Are you searching for the lowest refinance rates and fees for your next home loan? Comparison shopping with the Good Faith Estimate is an excellent way to find the best deal for your next home loan. Here are several tips for getting the lowest refinance rates without overpaying when closing on your next home mortgage loan.
Understanding Mortgage Lender Fees
Every home loan requires that the borrower pay fees at closing. Even the so-called "no cost refinance" loans have closing costs; however, in this case you're trading a higher interest rate for the lender paying closing fees for you. The fees you will encounter when refinancing your home fall into four categories: lender fees, government fees, escrow and prepaid interest, and third-party fees.
Some of these fees are completely unavoidable, others can be negotiated down. This is where careful comparison shopping can save you thousands of dollars. The Good Faith Estimate makes it easy to compare refinance quotes from up to four mortgage lenders.
How to Use The Good Faith Estimate
Your Good Faith Estimate (GFE) is an excellent tool for comparing refinance rates and fees if you go about it correctly. First, make sure you're comparing quotes for identical loan programs. It doesn't make sense to compare quotes for 15-year home loans against 30-year mortgage loans. To get an apples-to-apples comparison you need to compare identical loan programs.
Mortgage lenders are required to provide you with a Good Faith Estimate within three business days of receiving your application. Remember that submitting an application to get a copy of the Good Faith Estimate does not obligate you to sign a loan contract if you find a better deal while comparison shopping.
Your Good Faith Estimate outlines important mortgage fees like the loan origination fee. You'll find the originating fee on page two of the GFE, item one of section A. This is the fee paid to the person or lender for their part in arranging your home loan. Don't be afraid to negotiate to pay less for loan origination as this fee varies from one lender to the next.

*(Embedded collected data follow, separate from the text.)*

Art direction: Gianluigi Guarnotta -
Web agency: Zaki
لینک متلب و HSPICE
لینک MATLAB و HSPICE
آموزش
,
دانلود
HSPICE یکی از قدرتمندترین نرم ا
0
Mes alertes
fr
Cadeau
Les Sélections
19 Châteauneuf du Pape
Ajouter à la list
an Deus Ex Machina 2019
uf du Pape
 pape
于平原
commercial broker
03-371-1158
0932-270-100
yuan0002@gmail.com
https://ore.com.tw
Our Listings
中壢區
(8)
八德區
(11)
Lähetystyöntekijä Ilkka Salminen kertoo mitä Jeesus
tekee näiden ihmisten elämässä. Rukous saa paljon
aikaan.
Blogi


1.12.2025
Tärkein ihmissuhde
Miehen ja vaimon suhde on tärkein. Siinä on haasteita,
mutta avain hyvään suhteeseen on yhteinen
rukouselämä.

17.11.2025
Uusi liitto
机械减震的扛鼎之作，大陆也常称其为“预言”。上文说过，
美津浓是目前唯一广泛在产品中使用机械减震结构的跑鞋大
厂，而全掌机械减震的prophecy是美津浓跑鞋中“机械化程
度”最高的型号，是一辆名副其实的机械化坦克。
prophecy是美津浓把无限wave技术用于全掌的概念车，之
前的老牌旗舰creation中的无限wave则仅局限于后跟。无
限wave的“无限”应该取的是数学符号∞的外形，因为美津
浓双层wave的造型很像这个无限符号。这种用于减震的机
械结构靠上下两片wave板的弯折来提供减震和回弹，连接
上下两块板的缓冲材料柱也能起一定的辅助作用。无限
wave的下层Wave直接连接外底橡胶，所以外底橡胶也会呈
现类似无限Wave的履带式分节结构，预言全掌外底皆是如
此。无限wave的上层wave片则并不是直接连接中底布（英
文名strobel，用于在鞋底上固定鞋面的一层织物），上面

Remember that the Good Faith Estimate is only a written estimate provided by the lender in "good faith." The final word after locking your interest rate comes from the HUD-1 Settlement Statement. Make sure you get everything you were promised when refinancing in writing before signing the loan contract.
Using The GFE Comparison Chart
Page three of your Good Faith Estimate includes a tradeoff table and shopping chart to compare quotes from up to four lenders. The tradeoff table helps you understand how paying lower settlement charges impacts refinance rates and vice versa. The shopping chart allows you to compare quotes from up to four lenders. Important details of each loan offer are listed by column including loan amount, refinance rate, payment amount, and other important details from the summary page.
Interest rates and fees vary widely from one lender to the next. Investing a small amount of time comparing mortgage refinance quotes with the Good Faith Estimate can save you thousands of dollars on your next home loan.